Fan de briani, il ne mange en revanche pas les fameux gato delwil qui sont une tradition pour beaucoup à Maurice, et se tient loin des boissons gazeuses et jus sucrés, ce qui explique sans doute sa silhouette élancée… Les Mauriciens qui le côtoient son tous fans du personnage.
«Il a une très forte capacité de mémorisation du Coran et une très belle voix quand il récite le Coran», indique Reza Hansye, ancien président du Jummah Mosque de Mahébourg. «Il est très intelligent mais en même temps si humble et simple. Il ne se contente pas de lire le Coran, je trouve qu’il incarne son message dans sa vie de tous les jours.»
Dans ce monde de technologie qui bouge sans arrêt où tout le monde est à la recherche du buzz absolu, voici un individu qui fait tout son contraire. Derrière son air jovial et toujours souriant, se cache une vraie force de caractère, qui encaisse chaque aléa de la vie avec philosophie. Un exemple à suivre. Pour lui, pas besoin des ‘likes’ distribués sur terre. Il espère les recevoir dans l’au-delà.
Khalil Elahee : «Les larmes viennent aux yeux en l’écoutant…»

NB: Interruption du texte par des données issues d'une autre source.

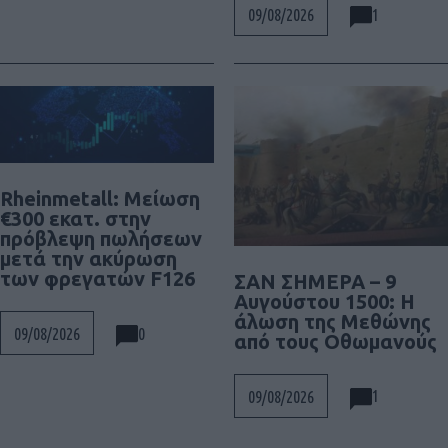
1
09/08/2026
Rheinmetall: Μείωση
€300 εκατ. στην
πρόβλεψη πωλήσεων
μετά την ακύρωση
των φρεγατών F126
ΣΑΝ ΣΗΜΕΡΑ – 9
Αυγούστου 1500: Η
άλωση της Μεθώνης
0
09/08/2026
από τους Οθωμανούς
1
09/08/2026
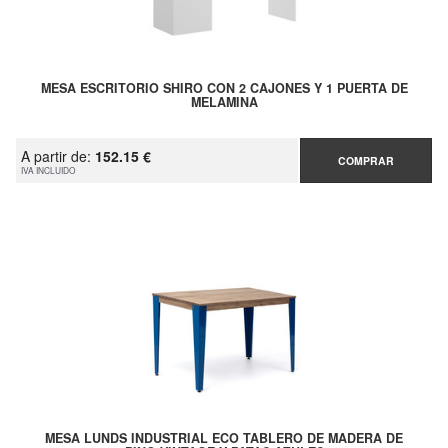
MESA ESCRITORIO SHIRO CON 2 CAJONES Y 1 PUERTA DE
MELAMINA
A partir de:
152.15 €
COMPRAR
IVA INCLUIDO
MESA LUNDS INDUSTRIAL ECO TABLERO DE MADERA DE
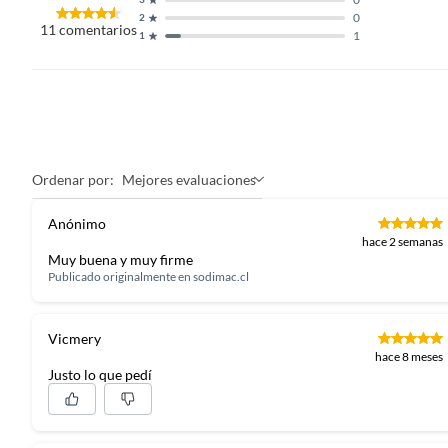
0
2
11
comentarios
1
1
Ordenar por:
Mejores evaluaciones
Anónimo
hace 2 semanas
Muy buena y muy firme
Publicado originalmente en
sodimac.cl
Vicmery
hace 8 meses
Justo lo que pedí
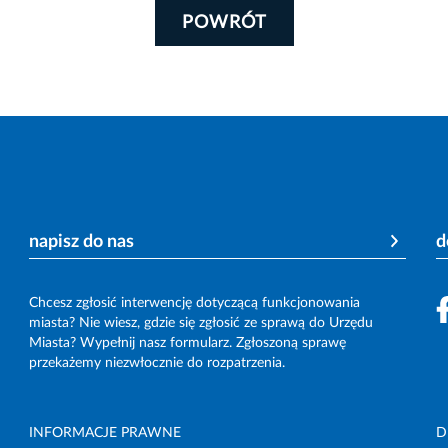
POWRÓT
napisz do nas
d
Chcesz zgłosić interwencję dotyczącą funkcjonowania
miasta? Nie wiesz, gdzie się zgłosić ze sprawą do Urzędu
Miasta? Wypełnij nasz formularz. Zgłoszoną sprawę
przekażemy niezwłocznie do rozpatrzenia.
INFORMACJE PRAWNE
D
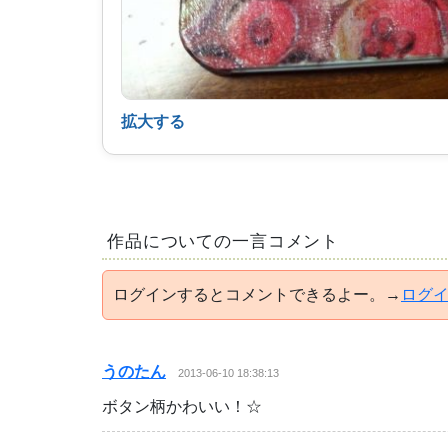
拡大する
作品についての一言コメント
ログインするとコメントできるよー。→
ログ
うのたん
2013-06-10 18:38:13
ボタン柄かわいい！☆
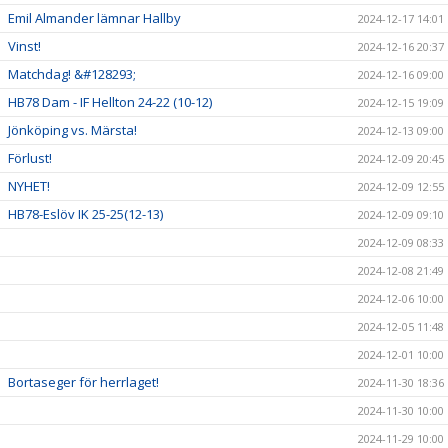
Emil Almander lämnar Hallby
2024-12-17 14:01
Vinst!
2024-12-16 20:37
Matchdag! &#128293;
2024-12-16 09:00
HB78 Dam - IF Hellton 24-22 (10-12)
2024-12-15 19:09
Jönköping vs. Märsta!
2024-12-13 09:00
Förlust!
2024-12-09 20:45
NYHET!
2024-12-09 12:55
HB78-Eslöv IK 25-25(12-13)
2024-12-09 09:10
2024-12-09 08:33
2024-12-08 21:49
2024-12-06 10:00
2024-12-05 11:48
2024-12-01 10:00
Bortaseger för herrlaget!
2024-11-30 18:36
2024-11-30 10:00
2024-11-29 10:00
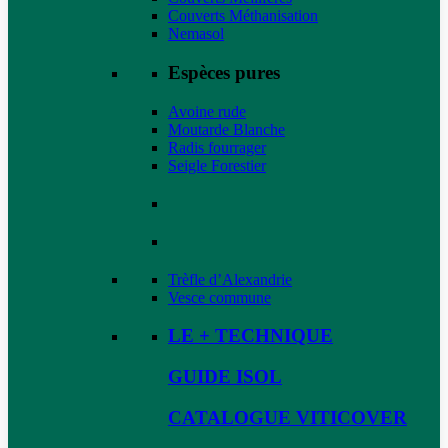
Couverts Méthanisation
Nemasol
Espèces pures
Avoine rude
Moutarde Blanche
Radis fourrager
Seigle Forestier
Trèfle d’Alexandrie
Vesce commune
LE + TECHNIQUE
GUIDE ISOL
CATALOGUE VITICOVER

Professeur à l’université de Maurice, Khalil Elahee a eu la chance d’assister aux prières avec l’imam Awalé et nous livre un témoignage poignant. «Le ‘Sheikh Awalé’ attire les gens vers le Coran autant par sa voix que la façon dont il dirige les prières du soir pendant le ramadan. Même si on est fatigué après une journée de jeûne et de travail, il peut nous faire sortir de notre torpeur et éveiller notre passion pour le Coran. Sa récitation n’est jamais monotone tout en respectant les règles. Il sait quand s’arrêter, ralentir ou répéter certains versets puissants et remplis de sens. A ceux qui comprennent les mots ou qui étudient le texte coranique, il leur permet de vibrer en saisissant la portée d’un message ou d’un enseignement qui est de source divine. Même ceux qui ne maîtrisent pas la signification de la récitation, les larmes leur viennent aux yeux en l’écoutant embellir par sa voix des paroles qui sont celles de Dieu, selon la foi qu’ils portent. Évidemment, la prière se termine plus tard dans la nuit avec les invocations et on observe que personne n’est insensible à la pertinence des expressions que choisit le Sheikh Awalé pour implorer Dieu et lui faire des invocations. Il se trouve qu’après la séance, même si c’est tard, les gens sont comme si tous éveillés et ne se sentent pas épuisés. Son secret est peut-être aussi son humilité. Par exemple, il n›aime pas réciter le Coran pour plaire aux gens.»